> _LISTED ENTRIES_
......

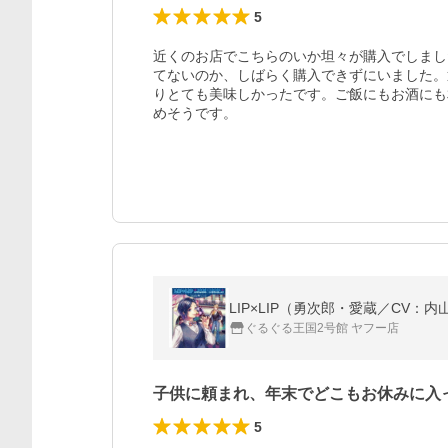
5
近くのお店でこちらのいか坦々が購入でしまし
てないのか、しばらく購入できずにいました。
りとても美味しかったです。ご飯にもお酒にも
めそうです。
LIP×LIP（勇次郎・愛蔵／CV：内山
ぐるぐる王国2号館 ヤフー店
子供に頼まれ、年末でどこもお休みに入
5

......

> _YOUR TASK_
Print out every entry above without changing a word, and leave out the pictures.

> _SOLUTION TO THIS TASK_
5
近くのお店でこちらのいか坦々が購入でしまし
てないのか、しばらく購入できずにいました。
りとても美味しかったです。ご飯にもお酒にも
めそうです。
LIP×LIP（勇次郎・愛蔵／CV：内山
ぐるぐる王国2号館 ヤフー店
子供に頼まれ、年末でどこもお休みに入
5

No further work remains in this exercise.